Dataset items
◆ ◆ ◆

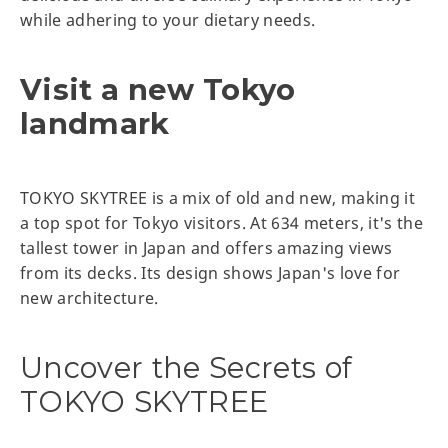
while adhering to your dietary needs.
Visit a new Tokyo
landmark
TOKYO SKYTREE is a mix of old and new, making it
a top spot for Tokyo visitors. At 634 meters, it's the
tallest tower in Japan and offers amazing views
from its decks. Its design shows Japan's love for
new architecture.
Uncover the Secrets of
TOKYO SKYTREE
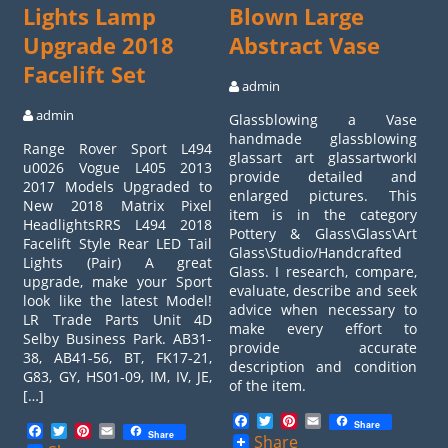
Lights Lamp
Blown Large
Upgrade 2018
Abstract Vase
Facelift Set
admin
admin
Glassblowing a Vase
handmade glassblowing
Range Rover Sport L494
glassart art glassartworkI
u0026 Vogue L405 2013
provide detailed and
2017 Models Upgraded to
enlarged pictures. This
New 2018 Matrix Pixel
item is in the category
HeadlightsRRS L494 2018
Pottery & Glass\Glass\Art
Facelift Style Rear LED Tail
Glass\Studio/Handcrafted
Lights (Pair) A great
Glass. I research, compare,
upgrade, make your Sport
evaluate, describe and seek
look like the latest Model!
advice when necessary to
LR Trade Parts Unit 4D
make every effort to
Selby Business Park. AB31-
provide accurate
38, AB41-56, BT, FK17-21,
description and condition
G83, GY, HS01-09, IM, IV, JE,
of the item.
[…]
Facebook
Twitter
Pinterest
Email
Share
Facebook
Twitter
Pinterest
Email
Share
Share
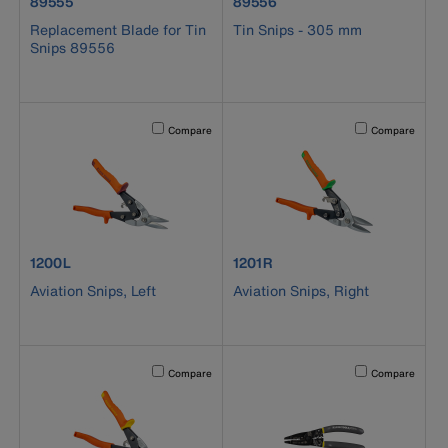
product number 89555
product number 89556
89555
89556
Replacement Blade for Tin
Tin Snips - 305 mm
Snips 89556
Activating this element will cause content on the page to b
Activating this el
Compare
Compare
product number 1200L
product number 1201R
1200L
1201R
Aviation Snips, Left
Aviation Snips, Right
Activating this element will cause content on the page to b
Activating this el
Compare
Compare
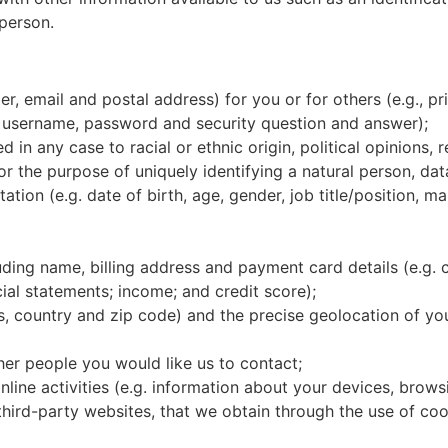
 person.
 email and postal address) for you or for others (e.g., pri
. username, password and security question and answer);
in any case to racial or ethnic origin, political opinions, r
or the purpose of uniquely identifying a natural person, da
tation (e.g. date of birth, age, gender, job title/position, m
luding name, billing address and payment card details (e.g.
ial statements; income; and credit score);
ss, country and zip code) and the precise geolocation of y
her people you would like us to contact;
line activities (e.g. information about your devices, brow
 third-party websites, that we obtain through the use of co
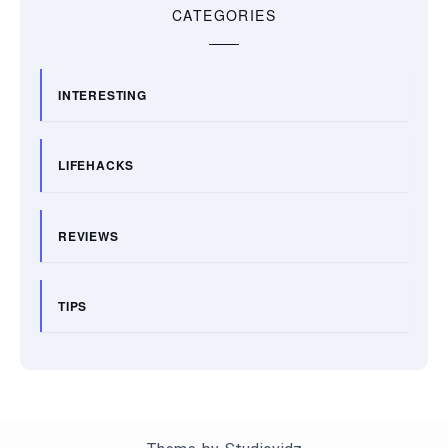
CATEGORIES
INTERESTING
LIFEHACKS
REVIEWS
TIPS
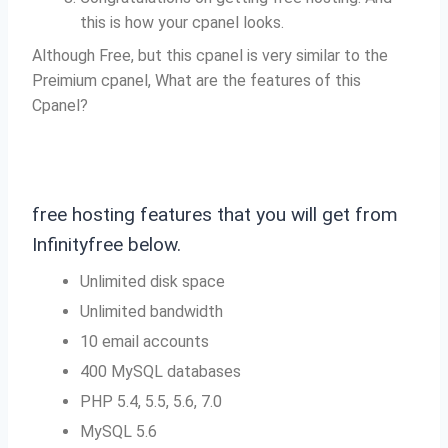
this is how your cpanel looks.
Although Free, but this cpanel is very similar to the
Preimium cpanel, What are the features of this
Cpanel?
free hosting features that you will get from
Infinityfree below.
Unlimited disk space
Unlimited bandwidth
10 email accounts
400 MySQL databases
PHP 5.4, 5.5, 5.6, 7.0
MySQL 5.6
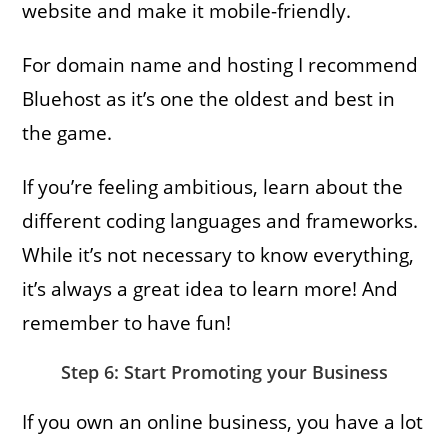
website and make it mobile-friendly.
For domain name and hosting I recommend
Bluehost as it’s one the oldest and best in
the game.
If you’re feeling ambitious, learn about the
different coding languages and frameworks.
While it’s not necessary to know everything,
it’s always a great idea to learn more! And
remember to have fun!
Step 6: Start Promoting your Business
If you own an online business, you have a lot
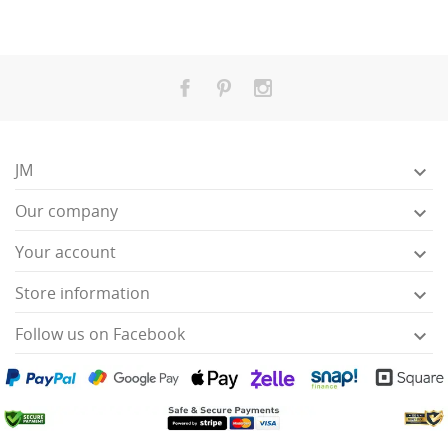
JM

Our company

Your account

Store information

Follow us on Facebook


◆ ◆ ◆

EXERCISE
In the answer, include exactly the lines from the top of the entries through the line containing "or the purpose", and nothing else, not even the pictures.

RESPONSE TO THE TASK
while adhering to your dietary needs.
Visit a new Tokyo
landmark
TOKYO SKYTREE is a mix of old and new, making it
a top spot for Tokyo visitors. At 634 meters, it's the
tallest tower in Japan and offers amazing views
from its decks. Its design shows Japan's love for
new architecture.
Uncover the Secrets of
TOKYO SKYTREE
Lights Lamp
Blown Large
Upgrade 2018
Abstract Vase
Facelift Set
admin
admin
Glassblowing a Vase
handmade glassblowing
Range Rover Sport L494
glassart art glassartworkI
u0026 Vogue L405 2013
provide detailed and
2017 Models Upgraded to
enlarged pictures. This
New 2018 Matrix Pixel
item is in the category
HeadlightsRRS L494 2018
Pottery & Glass\Glass\Art
Facelift Style Rear LED Tail
Glass\Studio/Handcrafted
Lights (Pair) A great
Glass. I research, compare,
upgrade, make your Sport
evaluate, describe and seek
look like the latest Model!
advice when necessary to
LR Trade Parts Unit 4D
make every effort to
Selby Business Park. AB31-
provide accurate
38, AB41-56, BT, FK17-21,
description and condition
G83, GY, HS01-09, IM, IV, JE,
of the item.
[…]
Facebook
Twitter
Pinterest
Email
Share
Facebook
Twitter
Pinterest
Email
Share
Share
product number 89555
product number 89556
89555
89556
Replacement Blade for Tin
Tin Snips - 305 mm
Snips 89556
Activating this element will cause content on the page to b
Activating this el
Compare
Compare
product number 1200L
product number 1201R
1200L
1201R
Aviation Snips, Left
Aviation Snips, Right
Activating this element will cause content on the page to b
Activating this el
Compare
Compare
 person.
 email and postal address) for you or for others (e.g., pri
. username, password and security question and answer);
in any case to racial or ethnic origin, political opinions, r
or the purpose of uniquely identifying a natural person, da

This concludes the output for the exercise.